We use Syncthing to provide two way replication between two GlusterFS installations over a WAN link.
This has been working really well for well over a year with each one running Syncthing on a stand alone CentOS 7 VM and the Gluster nodes on 3 stand alone CentOS 7 VMs with a similar setup at the second site (albeit with 3 Syncthings instances due to legacy directory permissions). We sync about 11 folders all up - some with almost no files but others have 100,000+ files with individual directories in those folders sometimes containing 20,000+ small files.
Last week I needed to add an additional Syncthing VM to sync to a third Gluster location.
Our original Syncthing versions were quite old - v1.3.4 to be exact.
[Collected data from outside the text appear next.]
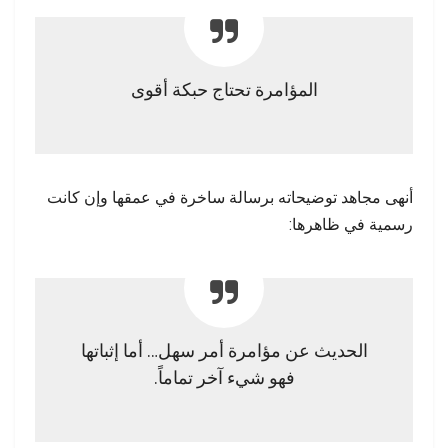
المؤامرة تحتاج حبكة أقوى
أنهى مجاهد توضيحاته برسالة ساخرة في عمقها وإن كانت
رسمية في ظاهرها:
الحديث عن مؤامرة أمر سهل… أما إثباتها
فهو شيء آخر تماماً.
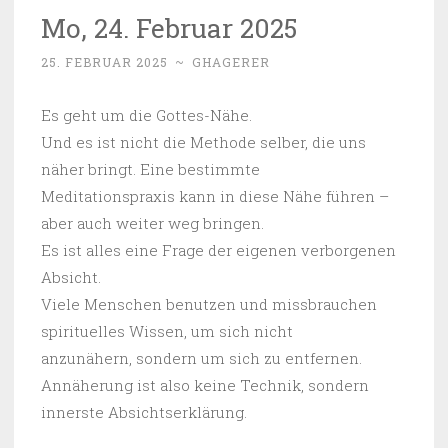
Mo, 24. Februar 2025
25. FEBRUAR 2025
~
GHAGERER
Es geht um die Gottes-Nähe.
Und es ist nicht die Methode selber, die uns
näher bringt. Eine bestimmte
Meditationspraxis kann in diese Nähe führen –
aber auch weiter weg bringen.
Es ist alles eine Frage der eigenen verborgenen
Absicht.
Viele Menschen benutzen und missbrauchen
spirituelles Wissen, um sich nicht
anzunähern, sondern um sich zu entfernen.
Annäherung ist also keine Technik, sondern
innerste Absichtserklärung.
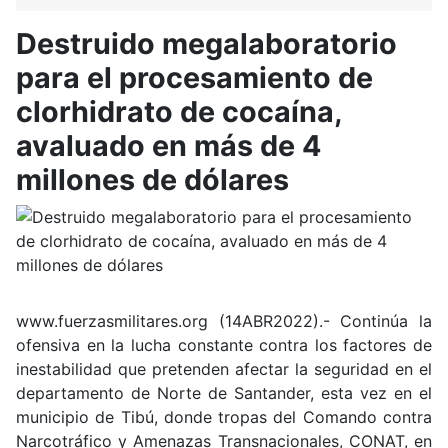
Destruido megalaboratorio
para el procesamiento de
clorhidrato de cocaína,
avaluado en más de 4
millones de dólares
www.fuerzasmilitares.org (14ABR2022).- Continúa la
ofensiva en la lucha constante contra los factores de
inestabilidad que pretenden afectar la seguridad en el
departamento de Norte de Santander, esta vez en el
municipio de Tibú, donde tropas del Comando contra
Narcotráfico y Amenazas Transnacionales, CONAT, en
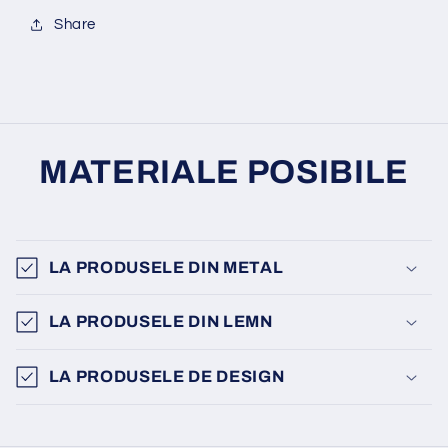
Share
MATERIALE POSIBILE
LA PRODUSELE DIN METAL
LA PRODUSELE DIN LEMN
LA PRODUSELE DE DESIGN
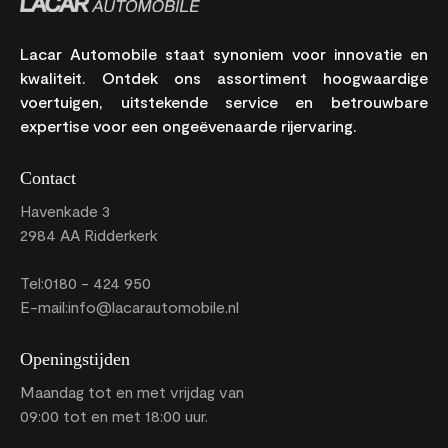
Lacar Automobile staat synoniem voor innovatie en
kwaliteit. Ontdek ons assortiment hoogwaardige
voertuigen, uitstekende service en betrouwbare
expertise voor een ongeëvenaarde rijervaring.
Contact
Havenkade 3
2984 AA Ridderkerk
Tel:
0180 - 424 950
E-mail:
info@lacarautomobile.nl
Openingstijden
Maandag tot en met vrijdag van
09:00 tot en met 18:00 uur.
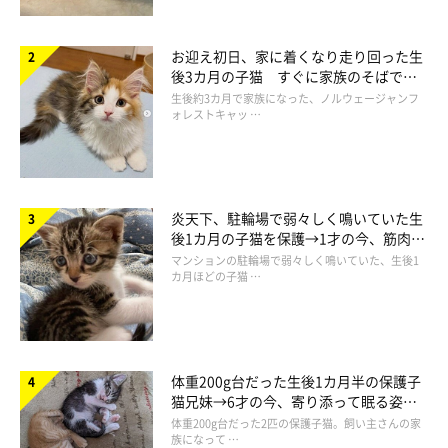
クロマケット | イラストレーター 仁子
お迎え初日、家に着くなり走り回った生
後3カ月の子猫 すぐに家族のそばで落
ち着く姿に「迎えてよかった」
生後約3カ月で家族になった、ノルウェージャンフ
ォレストキャッ …
炎天下、駐輪場で弱々しく鳴いていた生
後1カ月の子猫を保護→1才の今、筋肉質
でツンデレなコに成長
マンションの駐輪場で弱々しく鳴いていた、生後1
カ月ほどの子猫 …
体重200g台だった生後1カ月半の保護子
猫兄妹→6才の今、寄り添って眠る姿に
ほっこり！
体重200g台だった2匹の保護子猫。飼い主さんの家
次回のお話もお楽しみに〜♪
族になって …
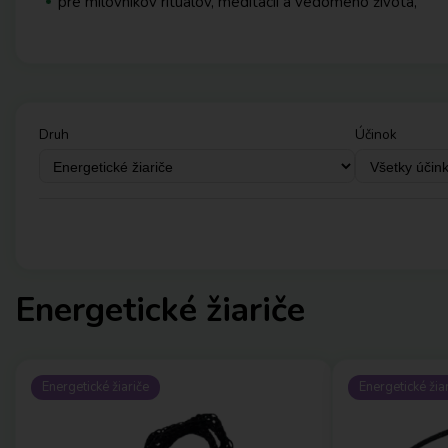
pre milovníkov rituálov, meditácií a vedomého života,
Druh
Účinok
Energetické žiariče
Energetické žiariče
Energetické žia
So I thought I’d take the long overdue opportunity to upgrade Syncthing while installing the new Syncthing copy - and this is where the fun started!
So I upgraded one existing Syncthing VM to 1.12 and started it - the initial scan looked like it would take quite some time (not unusual in this setup) so while that was happening I got the 3rd Syncthing server up and running and connected to both existing copies.
But the upgraded Syncthing server just kept slowly doing the startup scan - so slow in fact that it too 6 days to complete the initial scan for all the folders!
But then it just wouldn’t sync files - getting constantly stuck at the “Scanning” stage.
Lots of debugging later and swearing at Gluster (it has known issues with huge numbers of small files in one directory) and I eventually found the issue - the Case Sensitive FS option was NOT enabled for the upgraded Syncthing copy’s folders.
This was the culprit - enabling this and rescanning everything got things back to minutes for the initial scan instead of days and a working sync between all the Syncthing instances.
So it looks like an upgrade from a Syncthing version that didn’t have the Case Sensitive FS folder option leaves the option disabled when you upgrade to a version with this support.
Add that to directories with 20,000+ small files and throw Gluster into the mix and the performance of the system just dies to the point of almost outright stalling.
I think what was happening is for each file SYncthing was trying to check to do a case insensitive search of the entire directory for a matching file - and this was just too much for our Gluster servers to handle in any sort of reasonable timeframe.
I did some searching but couldn’t find anyone else reporting this scenario so thought I’d mention it here in case someone else strikes this same issue and starts searching for answers.
So in the end a good upgrade and a working 3rd Gluster system in sync with some bonus learning about Go Profiling (it was the CPU Profile Top output that pointed me to the case sensitive FS option).